Document structure recognition data:
□ □ □ □ □
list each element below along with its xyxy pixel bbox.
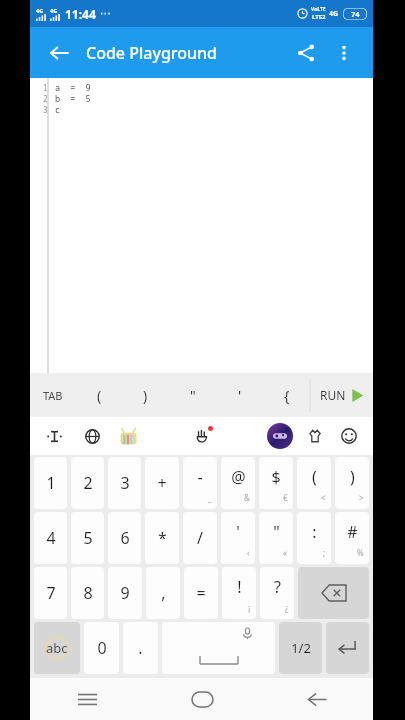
staticText: { <box>284 386 290 405</box>
staticText: 1/2 <box>291 639 311 657</box>
button[interactable]: ) <box>122 373 169 417</box>
button[interactable]: 1/2 <box>279 622 322 674</box>
staticText: # <box>347 521 358 543</box>
staticText: 5 <box>83 527 93 549</box>
button[interactable]: 9 <box>108 567 142 619</box>
staticText: a = 9 <box>55 82 91 93</box>
staticText: : <box>312 521 317 543</box>
button[interactable]: @ <box>221 457 255 509</box>
button[interactable]: ' <box>216 373 263 417</box>
staticText: < <box>321 492 326 503</box>
staticText: ‹ <box>247 547 250 558</box>
staticText: 8 <box>83 582 93 604</box>
staticText: ¿ <box>285 602 289 613</box>
button[interactable]: / <box>183 512 217 564</box>
button[interactable]: 2 <box>71 457 104 509</box>
staticText: 74 <box>351 9 360 19</box>
button[interactable]: Emoji <box>337 424 361 448</box>
button[interactable]: 8 <box>71 567 104 619</box>
button[interactable]: abc <box>34 622 80 674</box>
staticText: = <box>196 582 206 604</box>
staticText: " <box>273 521 280 543</box>
button[interactable]: Skins <box>303 424 327 448</box>
staticText: « <box>283 547 288 558</box>
button[interactable]: Home <box>145 678 259 720</box>
button[interactable]: TAB <box>30 373 76 417</box>
staticText: 9 <box>120 582 130 604</box>
button[interactable]: Language <box>80 424 104 448</box>
staticText: ? <box>274 576 281 598</box>
button[interactable]: 7 <box>34 567 67 619</box>
staticText: 3 <box>120 472 130 494</box>
staticText: * <box>158 527 167 549</box>
staticText: + <box>157 472 167 494</box>
button[interactable]: 1 <box>30 78 373 373</box>
staticText: VoLTE <box>311 6 326 13</box>
button[interactable]: RUN <box>311 373 373 417</box>
staticText: 4G <box>329 9 339 19</box>
button[interactable]: ' <box>221 512 255 564</box>
button[interactable]: 4 <box>34 512 67 564</box>
staticText: ⋯ <box>100 7 111 20</box>
button[interactable]: . <box>123 622 158 674</box>
staticText: 2 <box>43 93 48 104</box>
staticText: ¡ <box>248 602 251 613</box>
staticText: abc <box>46 639 68 657</box>
button[interactable]: ( <box>76 373 122 417</box>
button[interactable]: Theme store <box>267 423 293 449</box>
staticText: ; <box>323 547 326 558</box>
button[interactable]: " <box>259 512 293 564</box>
staticText: € <box>283 492 288 503</box>
button[interactable]: { <box>263 373 310 417</box>
button[interactable]: 1 <box>34 457 67 509</box>
staticText: / <box>197 527 203 549</box>
button[interactable]: # <box>335 512 369 564</box>
staticText: $ <box>271 466 281 488</box>
button[interactable]: enter <box>326 622 369 674</box>
button[interactable]: : <box>297 512 331 564</box>
button[interactable]: space <box>162 622 275 674</box>
button[interactable]: ! <box>222 567 256 619</box>
staticText: 11:44 <box>65 6 96 22</box>
button[interactable]: 6 <box>108 512 141 564</box>
button[interactable]: ? <box>260 567 294 619</box>
staticText: b = 5 <box>55 93 91 104</box>
button[interactable]: 3 <box>108 457 141 509</box>
staticText: ' <box>238 386 242 405</box>
button[interactable]: Text cursor <box>42 424 66 448</box>
button[interactable]: " <box>169 373 216 417</box>
button[interactable]: Recents <box>30 678 145 720</box>
button[interactable]: 5 <box>71 512 104 564</box>
button[interactable]: back <box>298 567 369 619</box>
staticText: ( <box>97 386 102 405</box>
staticText: 6 <box>120 527 130 549</box>
staticText: Code Playground <box>86 42 218 64</box>
button[interactable]: , <box>146 567 180 619</box>
staticText: TAB <box>43 388 63 403</box>
button[interactable]: 0 <box>84 622 119 674</box>
staticText: % <box>357 547 364 558</box>
button[interactable]: * <box>145 512 179 564</box>
button[interactable]: Clipboard <box>116 424 140 448</box>
staticText: 4 <box>46 527 56 549</box>
button[interactable]: ) <box>335 457 369 509</box>
button[interactable]: Gestures <box>191 424 215 448</box>
staticText: RUN <box>320 387 346 403</box>
button[interactable]: = <box>184 567 218 619</box>
button[interactable]: - <box>183 457 217 509</box>
button[interactable]: Back <box>40 34 78 72</box>
staticText: . <box>138 637 143 659</box>
staticText: " <box>190 386 196 405</box>
button[interactable]: More options <box>325 34 363 72</box>
button[interactable]: $ <box>259 457 293 509</box>
button[interactable]: + <box>145 457 179 509</box>
staticText: 0 <box>97 637 107 659</box>
button[interactable]: Back <box>259 678 373 720</box>
staticText: > <box>359 492 364 503</box>
staticText: 2 <box>83 472 93 494</box>
button[interactable]: ( <box>297 457 331 509</box>
staticText: & <box>244 492 250 503</box>
button[interactable]: Share <box>287 34 325 72</box>
staticText: c <box>55 104 61 115</box>
staticText: ! <box>237 576 242 598</box>
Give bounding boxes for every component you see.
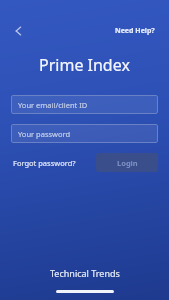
staticText: Your password: [18, 129, 71, 139]
staticText: Prime Index: [39, 54, 130, 76]
button[interactable]: Need Help?: [111, 23, 159, 39]
staticText: Login: [117, 158, 138, 168]
button[interactable]: Your email/client ID: [11, 95, 158, 114]
button[interactable]: Login: [96, 153, 158, 172]
button[interactable]: Forgot password?: [11, 154, 78, 172]
staticText: Your email/client ID: [18, 100, 88, 110]
staticText: Technical Trends: [50, 267, 120, 279]
button[interactable]: Your password: [11, 124, 158, 143]
staticText: Need Help?: [115, 26, 155, 36]
staticText: Forgot password?: [13, 158, 76, 168]
button[interactable]: Back: [6, 18, 32, 44]
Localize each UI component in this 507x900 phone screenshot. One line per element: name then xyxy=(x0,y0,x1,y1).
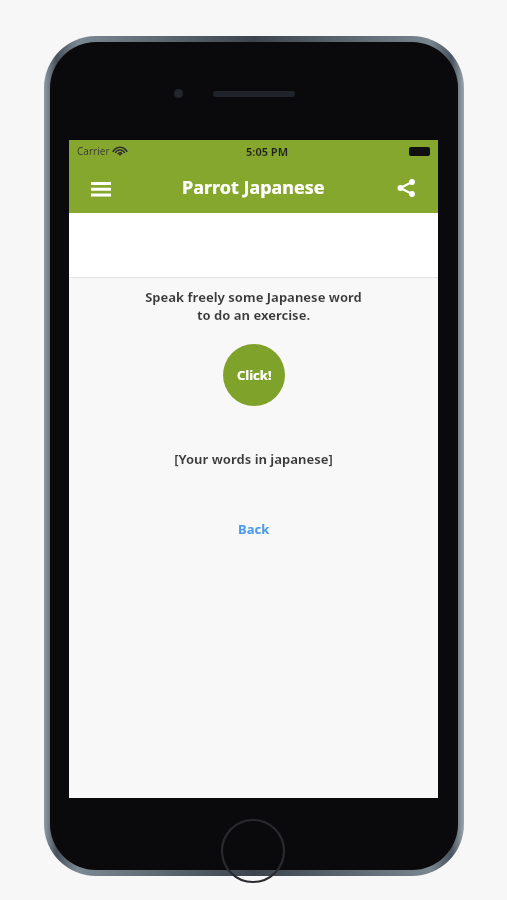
button[interactable]: Back xyxy=(226,516,282,542)
staticText: Speak freely some Japanese word to do an… xyxy=(145,288,362,324)
staticText: Click! xyxy=(237,366,272,384)
staticText: 5:05 PM xyxy=(246,144,289,159)
button[interactable]: Click! xyxy=(223,344,285,406)
staticText: Parrot Japanese xyxy=(182,175,325,200)
button[interactable]: Share xyxy=(384,166,428,210)
button[interactable]: Menu xyxy=(79,166,123,210)
staticText: Back xyxy=(238,520,270,538)
staticText: Carrier xyxy=(77,144,110,158)
staticText: [Your words in japanese] xyxy=(174,450,333,468)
□ □ □ □ □
[Work order]: Find each line in the records above that contains "email", and copy it.

[Task result]:
button[interactable]: Your email/client ID: [11, 95, 158, 114]
staticText: Your email/client ID: [18, 100, 88, 110]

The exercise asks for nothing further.